- _TRY IT_
Word for word, transcribe the lines from the one containing "Here is an image. Where" through the end of the entries, both included, and nothing else.

===== DATA UNDER STUDY =====

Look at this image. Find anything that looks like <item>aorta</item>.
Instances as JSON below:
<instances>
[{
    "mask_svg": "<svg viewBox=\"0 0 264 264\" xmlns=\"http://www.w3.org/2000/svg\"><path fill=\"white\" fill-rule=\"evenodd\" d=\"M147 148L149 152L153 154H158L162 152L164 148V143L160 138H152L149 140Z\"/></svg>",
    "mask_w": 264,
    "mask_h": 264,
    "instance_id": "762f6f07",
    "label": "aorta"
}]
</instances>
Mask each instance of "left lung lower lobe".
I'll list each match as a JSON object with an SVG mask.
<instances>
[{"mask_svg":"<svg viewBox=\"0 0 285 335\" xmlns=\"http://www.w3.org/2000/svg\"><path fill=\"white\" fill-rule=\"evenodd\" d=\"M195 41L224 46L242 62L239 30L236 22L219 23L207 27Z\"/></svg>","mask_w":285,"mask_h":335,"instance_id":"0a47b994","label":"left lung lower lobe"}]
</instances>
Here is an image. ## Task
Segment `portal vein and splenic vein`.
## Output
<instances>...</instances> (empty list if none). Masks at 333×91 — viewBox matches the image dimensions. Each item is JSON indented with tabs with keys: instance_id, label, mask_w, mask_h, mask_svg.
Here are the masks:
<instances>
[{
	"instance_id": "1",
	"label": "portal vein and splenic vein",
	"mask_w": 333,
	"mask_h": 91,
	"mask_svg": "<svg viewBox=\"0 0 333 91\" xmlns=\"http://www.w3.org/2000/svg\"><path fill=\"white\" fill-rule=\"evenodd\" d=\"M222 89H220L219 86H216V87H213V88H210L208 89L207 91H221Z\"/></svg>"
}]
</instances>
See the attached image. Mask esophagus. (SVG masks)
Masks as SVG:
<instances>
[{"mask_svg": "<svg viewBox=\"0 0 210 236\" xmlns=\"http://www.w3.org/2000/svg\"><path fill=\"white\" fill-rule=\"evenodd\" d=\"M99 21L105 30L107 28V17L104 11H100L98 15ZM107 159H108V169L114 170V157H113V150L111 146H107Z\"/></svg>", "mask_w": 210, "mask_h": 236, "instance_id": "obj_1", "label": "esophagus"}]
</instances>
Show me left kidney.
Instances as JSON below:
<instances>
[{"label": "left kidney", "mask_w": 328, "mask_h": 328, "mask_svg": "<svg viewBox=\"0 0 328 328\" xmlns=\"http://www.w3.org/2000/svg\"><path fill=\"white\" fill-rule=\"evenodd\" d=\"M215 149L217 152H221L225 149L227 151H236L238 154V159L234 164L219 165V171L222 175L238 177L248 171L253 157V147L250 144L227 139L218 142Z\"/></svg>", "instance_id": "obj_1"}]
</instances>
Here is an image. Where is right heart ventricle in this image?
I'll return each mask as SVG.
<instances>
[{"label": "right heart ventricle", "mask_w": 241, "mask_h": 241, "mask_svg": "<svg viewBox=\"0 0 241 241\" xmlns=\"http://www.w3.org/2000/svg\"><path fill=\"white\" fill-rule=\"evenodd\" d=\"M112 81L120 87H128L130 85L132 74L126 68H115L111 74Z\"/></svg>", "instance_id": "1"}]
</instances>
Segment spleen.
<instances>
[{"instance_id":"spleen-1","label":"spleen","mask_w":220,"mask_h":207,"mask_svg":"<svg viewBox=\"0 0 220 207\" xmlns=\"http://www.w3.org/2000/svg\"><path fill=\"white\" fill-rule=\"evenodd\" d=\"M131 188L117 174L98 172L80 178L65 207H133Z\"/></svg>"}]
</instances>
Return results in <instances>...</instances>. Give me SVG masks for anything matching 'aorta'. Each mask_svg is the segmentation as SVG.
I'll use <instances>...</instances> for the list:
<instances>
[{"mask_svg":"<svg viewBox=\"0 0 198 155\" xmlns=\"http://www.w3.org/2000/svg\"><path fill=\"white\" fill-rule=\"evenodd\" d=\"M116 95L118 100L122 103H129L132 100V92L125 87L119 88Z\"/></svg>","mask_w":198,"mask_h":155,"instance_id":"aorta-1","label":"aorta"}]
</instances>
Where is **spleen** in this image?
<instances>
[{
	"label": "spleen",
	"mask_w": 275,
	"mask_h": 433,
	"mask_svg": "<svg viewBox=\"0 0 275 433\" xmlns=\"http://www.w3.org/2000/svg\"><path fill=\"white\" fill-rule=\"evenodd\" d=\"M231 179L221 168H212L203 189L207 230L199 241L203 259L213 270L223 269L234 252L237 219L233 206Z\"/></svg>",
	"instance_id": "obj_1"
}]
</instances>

=====

- _ANSWER BELOW_
Here is an image. Where is right heart ventricle in this image?
I'll return each mask as SVG.
<instances>
[{"label": "right heart ventricle", "mask_w": 241, "mask_h": 241, "mask_svg": "<svg viewBox=\"0 0 241 241\" xmlns=\"http://www.w3.org/2000/svg\"><path fill=\"white\" fill-rule=\"evenodd\" d=\"M112 81L120 87H128L130 85L132 74L126 68H115L111 74Z\"/></svg>", "instance_id": "1"}]
</instances>
Segment spleen.
<instances>
[{"instance_id":"spleen-1","label":"spleen","mask_w":220,"mask_h":207,"mask_svg":"<svg viewBox=\"0 0 220 207\" xmlns=\"http://www.w3.org/2000/svg\"><path fill=\"white\" fill-rule=\"evenodd\" d=\"M131 188L117 174L98 172L80 178L65 207H133Z\"/></svg>"}]
</instances>
Return results in <instances>...</instances>. Give me SVG masks for anything matching 'aorta'. Each mask_svg is the segmentation as SVG.
I'll use <instances>...</instances> for the list:
<instances>
[{"mask_svg":"<svg viewBox=\"0 0 198 155\" xmlns=\"http://www.w3.org/2000/svg\"><path fill=\"white\" fill-rule=\"evenodd\" d=\"M116 95L118 100L122 103H129L132 100V92L125 87L119 88Z\"/></svg>","mask_w":198,"mask_h":155,"instance_id":"aorta-1","label":"aorta"}]
</instances>
Where is **spleen** in this image?
<instances>
[{
	"label": "spleen",
	"mask_w": 275,
	"mask_h": 433,
	"mask_svg": "<svg viewBox=\"0 0 275 433\" xmlns=\"http://www.w3.org/2000/svg\"><path fill=\"white\" fill-rule=\"evenodd\" d=\"M231 179L221 168H212L203 189L207 230L199 241L203 259L213 270L223 269L234 252L237 219L233 206Z\"/></svg>",
	"instance_id": "obj_1"
}]
</instances>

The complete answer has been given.